- EXERCISE MATERIALS:
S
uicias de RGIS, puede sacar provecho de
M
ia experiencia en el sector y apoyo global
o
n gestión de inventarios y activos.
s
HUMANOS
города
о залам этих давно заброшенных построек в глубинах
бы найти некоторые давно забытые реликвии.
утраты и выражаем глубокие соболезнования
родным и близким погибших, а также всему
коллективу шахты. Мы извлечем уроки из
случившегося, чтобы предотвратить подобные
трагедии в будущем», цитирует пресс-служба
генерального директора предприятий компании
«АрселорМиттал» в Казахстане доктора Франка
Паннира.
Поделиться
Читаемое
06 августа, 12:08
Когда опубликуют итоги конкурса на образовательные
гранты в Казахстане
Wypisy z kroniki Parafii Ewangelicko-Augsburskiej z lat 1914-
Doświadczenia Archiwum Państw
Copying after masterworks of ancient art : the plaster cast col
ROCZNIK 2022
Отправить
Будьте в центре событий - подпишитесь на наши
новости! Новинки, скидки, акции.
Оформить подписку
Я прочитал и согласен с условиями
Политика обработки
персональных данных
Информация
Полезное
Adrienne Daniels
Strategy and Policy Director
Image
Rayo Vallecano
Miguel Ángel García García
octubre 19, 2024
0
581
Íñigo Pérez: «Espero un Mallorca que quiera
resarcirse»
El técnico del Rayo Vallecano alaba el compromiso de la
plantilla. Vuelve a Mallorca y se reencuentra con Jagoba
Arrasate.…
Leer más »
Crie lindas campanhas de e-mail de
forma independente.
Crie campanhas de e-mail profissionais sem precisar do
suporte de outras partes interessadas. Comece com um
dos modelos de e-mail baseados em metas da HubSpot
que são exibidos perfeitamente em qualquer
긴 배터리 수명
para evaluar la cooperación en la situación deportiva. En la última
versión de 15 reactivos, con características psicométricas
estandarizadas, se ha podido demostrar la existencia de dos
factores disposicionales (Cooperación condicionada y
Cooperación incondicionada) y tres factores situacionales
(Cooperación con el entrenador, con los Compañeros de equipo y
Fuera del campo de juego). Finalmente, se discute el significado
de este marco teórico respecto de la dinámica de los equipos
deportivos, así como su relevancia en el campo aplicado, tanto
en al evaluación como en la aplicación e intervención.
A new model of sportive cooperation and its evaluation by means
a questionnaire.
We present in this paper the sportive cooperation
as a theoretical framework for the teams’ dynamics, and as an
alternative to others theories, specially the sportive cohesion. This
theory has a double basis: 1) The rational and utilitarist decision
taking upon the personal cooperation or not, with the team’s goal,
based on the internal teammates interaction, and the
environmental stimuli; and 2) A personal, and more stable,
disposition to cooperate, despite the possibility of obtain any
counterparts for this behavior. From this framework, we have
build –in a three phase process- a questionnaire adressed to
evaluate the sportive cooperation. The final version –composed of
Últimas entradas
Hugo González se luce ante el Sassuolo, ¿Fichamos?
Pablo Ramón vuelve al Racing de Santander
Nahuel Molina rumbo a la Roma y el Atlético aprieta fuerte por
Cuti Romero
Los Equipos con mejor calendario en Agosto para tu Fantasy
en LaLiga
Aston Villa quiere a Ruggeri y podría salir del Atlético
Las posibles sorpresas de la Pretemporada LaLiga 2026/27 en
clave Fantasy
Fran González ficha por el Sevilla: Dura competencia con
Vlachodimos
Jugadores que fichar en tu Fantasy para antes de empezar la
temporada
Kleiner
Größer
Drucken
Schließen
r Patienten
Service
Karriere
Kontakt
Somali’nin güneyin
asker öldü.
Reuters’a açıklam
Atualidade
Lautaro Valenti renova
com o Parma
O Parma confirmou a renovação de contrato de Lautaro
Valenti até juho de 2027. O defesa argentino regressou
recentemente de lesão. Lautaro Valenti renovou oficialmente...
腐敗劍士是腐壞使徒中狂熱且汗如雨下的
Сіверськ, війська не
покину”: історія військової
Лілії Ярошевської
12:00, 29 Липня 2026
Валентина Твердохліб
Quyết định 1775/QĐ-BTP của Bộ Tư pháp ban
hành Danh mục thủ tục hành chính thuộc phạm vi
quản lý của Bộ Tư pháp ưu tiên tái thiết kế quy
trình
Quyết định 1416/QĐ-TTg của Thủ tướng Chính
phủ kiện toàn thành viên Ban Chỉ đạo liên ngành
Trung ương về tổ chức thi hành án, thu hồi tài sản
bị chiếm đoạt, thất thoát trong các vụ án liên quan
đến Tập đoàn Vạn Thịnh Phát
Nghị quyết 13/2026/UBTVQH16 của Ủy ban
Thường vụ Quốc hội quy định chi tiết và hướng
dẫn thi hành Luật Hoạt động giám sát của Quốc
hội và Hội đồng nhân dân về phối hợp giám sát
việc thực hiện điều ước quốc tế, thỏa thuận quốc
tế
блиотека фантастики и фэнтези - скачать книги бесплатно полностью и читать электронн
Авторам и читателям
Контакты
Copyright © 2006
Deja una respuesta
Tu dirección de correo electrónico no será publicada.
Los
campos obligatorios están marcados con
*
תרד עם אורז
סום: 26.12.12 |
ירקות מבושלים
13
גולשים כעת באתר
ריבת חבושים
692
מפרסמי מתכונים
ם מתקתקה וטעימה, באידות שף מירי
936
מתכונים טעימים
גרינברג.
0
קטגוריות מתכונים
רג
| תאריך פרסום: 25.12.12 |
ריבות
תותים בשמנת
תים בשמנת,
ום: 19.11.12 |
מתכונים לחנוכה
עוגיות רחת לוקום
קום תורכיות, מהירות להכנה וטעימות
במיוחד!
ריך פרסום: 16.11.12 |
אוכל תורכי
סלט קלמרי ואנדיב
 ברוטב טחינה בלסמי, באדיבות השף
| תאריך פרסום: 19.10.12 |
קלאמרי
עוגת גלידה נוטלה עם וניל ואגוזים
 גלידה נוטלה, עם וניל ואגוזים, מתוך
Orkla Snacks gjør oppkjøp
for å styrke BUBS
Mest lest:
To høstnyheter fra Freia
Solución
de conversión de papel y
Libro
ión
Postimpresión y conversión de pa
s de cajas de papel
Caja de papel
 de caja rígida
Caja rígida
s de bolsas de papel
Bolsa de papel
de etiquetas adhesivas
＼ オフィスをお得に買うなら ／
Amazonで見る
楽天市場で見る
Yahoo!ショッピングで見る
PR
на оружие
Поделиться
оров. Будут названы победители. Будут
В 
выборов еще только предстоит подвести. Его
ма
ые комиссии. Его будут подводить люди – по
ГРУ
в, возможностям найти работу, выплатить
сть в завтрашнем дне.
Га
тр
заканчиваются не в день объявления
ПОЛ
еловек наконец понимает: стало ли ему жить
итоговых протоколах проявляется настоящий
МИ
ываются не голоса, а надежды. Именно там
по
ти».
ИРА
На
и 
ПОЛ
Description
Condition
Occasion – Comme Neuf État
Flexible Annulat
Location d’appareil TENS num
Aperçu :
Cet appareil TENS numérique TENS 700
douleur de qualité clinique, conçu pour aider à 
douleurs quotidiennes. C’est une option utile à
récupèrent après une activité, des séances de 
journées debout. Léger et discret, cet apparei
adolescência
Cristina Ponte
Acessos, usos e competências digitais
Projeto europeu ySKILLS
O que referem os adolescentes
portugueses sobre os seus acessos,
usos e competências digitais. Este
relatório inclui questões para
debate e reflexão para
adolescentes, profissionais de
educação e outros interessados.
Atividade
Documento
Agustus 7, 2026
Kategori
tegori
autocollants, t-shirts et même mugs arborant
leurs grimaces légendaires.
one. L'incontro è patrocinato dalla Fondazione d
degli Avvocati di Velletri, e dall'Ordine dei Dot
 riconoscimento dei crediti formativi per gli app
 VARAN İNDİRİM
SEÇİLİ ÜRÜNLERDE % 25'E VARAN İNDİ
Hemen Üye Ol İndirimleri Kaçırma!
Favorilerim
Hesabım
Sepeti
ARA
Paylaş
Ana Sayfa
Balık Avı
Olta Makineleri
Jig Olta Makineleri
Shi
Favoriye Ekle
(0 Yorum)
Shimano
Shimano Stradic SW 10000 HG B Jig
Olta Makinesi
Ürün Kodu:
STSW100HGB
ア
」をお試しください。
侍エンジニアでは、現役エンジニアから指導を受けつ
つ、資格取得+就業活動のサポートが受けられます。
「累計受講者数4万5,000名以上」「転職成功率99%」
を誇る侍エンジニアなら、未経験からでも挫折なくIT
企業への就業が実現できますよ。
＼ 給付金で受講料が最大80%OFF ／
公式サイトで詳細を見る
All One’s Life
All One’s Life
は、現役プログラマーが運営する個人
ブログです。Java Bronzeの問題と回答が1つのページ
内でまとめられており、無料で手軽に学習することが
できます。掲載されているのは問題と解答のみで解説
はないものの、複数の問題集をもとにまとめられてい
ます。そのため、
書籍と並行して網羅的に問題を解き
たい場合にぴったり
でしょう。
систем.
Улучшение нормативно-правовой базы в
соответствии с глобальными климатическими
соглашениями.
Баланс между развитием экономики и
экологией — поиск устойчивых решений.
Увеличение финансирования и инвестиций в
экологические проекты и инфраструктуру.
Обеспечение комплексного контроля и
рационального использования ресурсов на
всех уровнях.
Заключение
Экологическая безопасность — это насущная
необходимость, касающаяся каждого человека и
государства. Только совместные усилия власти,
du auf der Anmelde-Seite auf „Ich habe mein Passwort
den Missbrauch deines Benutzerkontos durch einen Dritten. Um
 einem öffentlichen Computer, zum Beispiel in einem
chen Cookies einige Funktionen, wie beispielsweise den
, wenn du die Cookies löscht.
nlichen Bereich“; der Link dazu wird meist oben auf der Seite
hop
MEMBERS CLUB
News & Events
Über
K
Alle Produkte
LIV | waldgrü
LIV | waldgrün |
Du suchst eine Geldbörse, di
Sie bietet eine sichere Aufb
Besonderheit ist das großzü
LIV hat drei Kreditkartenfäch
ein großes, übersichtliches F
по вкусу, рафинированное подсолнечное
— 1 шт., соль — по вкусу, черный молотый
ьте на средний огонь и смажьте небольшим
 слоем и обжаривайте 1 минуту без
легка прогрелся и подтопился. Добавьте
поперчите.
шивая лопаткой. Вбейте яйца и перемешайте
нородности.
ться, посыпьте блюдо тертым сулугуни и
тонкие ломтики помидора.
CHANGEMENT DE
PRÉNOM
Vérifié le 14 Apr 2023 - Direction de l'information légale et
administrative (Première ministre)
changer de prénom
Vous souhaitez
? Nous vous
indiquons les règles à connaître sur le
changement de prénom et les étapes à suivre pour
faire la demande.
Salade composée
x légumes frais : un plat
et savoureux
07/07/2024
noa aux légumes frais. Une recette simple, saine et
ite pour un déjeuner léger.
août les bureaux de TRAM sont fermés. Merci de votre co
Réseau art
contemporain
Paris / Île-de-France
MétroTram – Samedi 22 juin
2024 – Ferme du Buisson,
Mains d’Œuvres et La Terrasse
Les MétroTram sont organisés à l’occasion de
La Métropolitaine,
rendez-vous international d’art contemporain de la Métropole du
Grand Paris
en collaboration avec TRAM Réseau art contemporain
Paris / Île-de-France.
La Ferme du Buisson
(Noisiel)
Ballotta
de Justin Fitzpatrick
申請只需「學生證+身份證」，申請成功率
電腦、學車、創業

- ACTION ITEM: There is a run of lines above from the one with "вкусу, черный молотый" to the one with "faire la demande."; print exactly that run, both ends included, and nothing else.

- ANSWER BOX:
— 1 шт., соль — по вкусу, черный молотый
ьте на средний огонь и смажьте небольшим
 слоем и обжаривайте 1 минуту без
легка прогрелся и подтопился. Добавьте
поперчите.
шивая лопаткой. Вбейте яйца и перемешайте
нородности.
ться, посыпьте блюдо тертым сулугуни и
тонкие ломтики помидора.
CHANGEMENT DE
PRÉNOM
Vérifié le 14 Apr 2023 - Direction de l'information légale et
administrative (Première ministre)
changer de prénom
Vous souhaitez
? Nous vous
indiquons les règles à connaître sur le
changement de prénom et les étapes à suivre pour
faire la demande.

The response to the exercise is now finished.